# PROBLEM
I'd like the entire listing output verbatim, apart from the pictures.

§ §

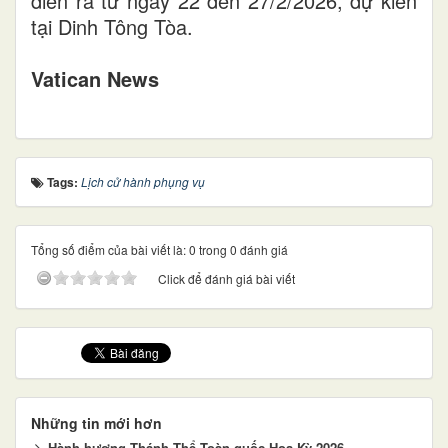
diễn ra từ ngày 22 đến 27/2/2026, dự kiến
tại Dinh Tông Tòa.
Vatican News
Tags:
Lịch cử hành phụng vụ
Tổng số điểm của bài viết là: 0 trong 0 đánh giá
Click để đánh giá bài viết
Những tin mới hơn
Hành hương Thánh Thể Toàn quốc Hoa Kỳ 2026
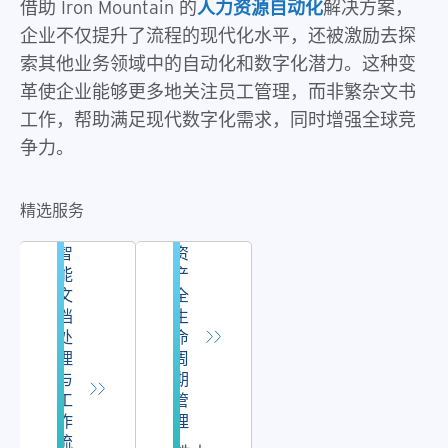
借助 Iron Mountain 的
人力资源自动化
解决方案，
企业不仅提升了流程的现代化水平，还被激励去探
索其他业务领域中的自动化和数字化潜力。这种变
革使企业能够更多地关注员工管理，而非繁杂文书
工作，帮助满足现代数字化需求，同时增强全球竞
争力。
精选服务
智
资
能
产
文
全
档
生
处
命
理
周
与
期
工
管
作
理
流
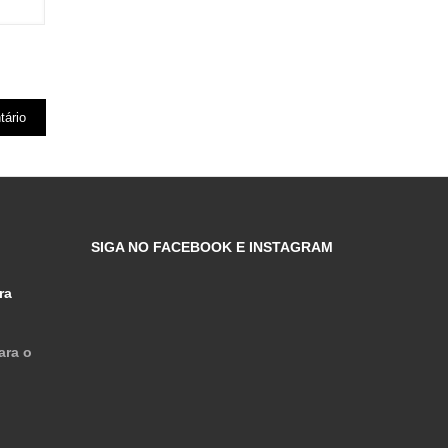
SIGA NO FACEBOOK E INSTAGRAM
ra
ara o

§ §

# RESPONSE TO THIS EXERCISE
diễn ra từ ngày 22 đến 27/2/2026, dự kiến
tại Dinh Tông Tòa.
Vatican News
Tags:
Lịch cử hành phụng vụ
Tổng số điểm của bài viết là: 0 trong 0 đánh giá
Click để đánh giá bài viết
Những tin mới hơn
Hành hương Thánh Thể Toàn quốc Hoa Kỳ 2026
借助 Iron Mountain 的
人力资源自动化
解决方案，
企业不仅提升了流程的现代化水平，还被激励去探
索其他业务领域中的自动化和数字化潜力。这种变
革使企业能够更多地关注员工管理，而非繁杂文书
工作，帮助满足现代数字化需求，同时增强全球竞
争力。
精选服务
智
资
能
产
文
全
档
生
处
命
理
周
与
期
工
管
作
理
流
SIGA NO FACEBOOK E INSTAGRAM
ra
ara o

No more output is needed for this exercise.